Home Sport Doc Rivers von Bucks weigert sich, seine Fehler einzugestehen

Doc Rivers von Bucks weigert sich, seine Fehler einzugestehen

von NFI Redaktion

Im Sport hören wir oft das Wort „Verantwortung“. Egal, ob jemand zu seinen Fehlern steht oder die Verantwortung abgibt, dieses Wort drängt sich immer nach den getroffenen Maßnahmen in den Vordergrund. Seit Doc Rivers vor der All-Star-Pause Adrian Griffin bei den Milwaukee Bucks übernahm, steht er im Mittelpunkt einer Diskussion über Verantwortung. JJ Redick kritisierte Rivers wegen seiner mangelnden Verantwortung im Laufe der Jahre, woraufhin Leute wie Patrick Beverley und Docs Sohn Austin ihn verteidigten.
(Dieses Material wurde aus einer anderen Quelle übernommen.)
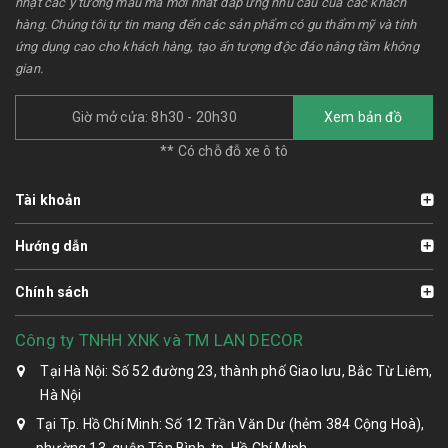
nhật các ý tưởng mẫu mã mới nhất đáp ứng nhu cầu của các khách
hàng. Chúng tôi tự tin mang đến các sản phẩm có gu thẩm mỹ và tính
ứng dụng cao cho khách hàng, tạo ấn tượng độc đáo nâng tầm không
gian.
Giờ mở cửa: 8h30 - 20h30
Xem bản đồ
** Có chỗ đỗ xe ô tô
Tài khoản
Hướng dẫn
Chính sách
Công ty TNHH XNK và TM LAN DECOR
Tại Hà Nội: Số 52 đường 23, thành phố Giao lưu, Bắc Từ Liêm,
Hà Nội
Tại Tp. Hồ Chí Minh: Số 12 Trần Văn Dư (hẻm 384 Cộng Hoà),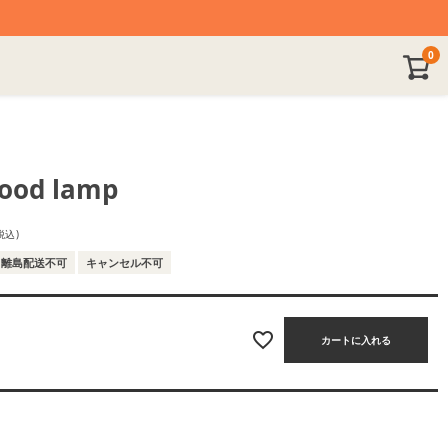
0
ood lamp
税込
離島配送不可
キャンセル不可
カートに入れる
Austin Rivers antwortete auf Redicks Kritik: „Was die Verantwortlichkeit angeht, waren Ihre besten Jahre in der NBA, als Sie für ihn und die Clippers gespielt haben … Es ist einfach sehr ironisch und irgendwie seltsam, dass Sie ihm gegenüber so viel Energie haben.“

Dieses ganze Gespräch über Rivers ist irgendwie lustig. Austin und Pat Bev kommen ihm im Kampf gegen Redick zu Hilfe, während Doc Interviews gibt, in denen er alles ausplaudert und den Schwarzen Peter abwälzt. Das ist genau das, worüber Redick gesprochen hat. Rivers wurde der Ausstieg aus früheren Franchises angezeigt, weil entweder war er so lange dort, dass es Zeit für einen Wechsel war (null WCF-Einsätze in sieben Jahren bei den Clippers), oder das Team war nicht weiter fortgeschritten als vor seiner Ankunft.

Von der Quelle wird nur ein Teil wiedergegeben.